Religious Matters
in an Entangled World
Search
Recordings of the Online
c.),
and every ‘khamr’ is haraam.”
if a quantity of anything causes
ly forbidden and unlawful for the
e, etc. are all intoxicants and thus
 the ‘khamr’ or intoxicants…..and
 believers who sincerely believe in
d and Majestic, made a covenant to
####################
INSTRUCTIONS TO FOLLOW - What you give back must match the material word for word.

ANSWER SECTION -
Religious Matters
in an Entangled World
Search
Recordings of the Online
c.),
and every ‘khamr’ is haraam.”
if a quantity of anything causes
ly forbidden and unlawful for the
e, etc. are all intoxicants and thus
 the ‘khamr’ or intoxicants…..and
 believers who sincerely believe in
d and Majestic, made a covenant to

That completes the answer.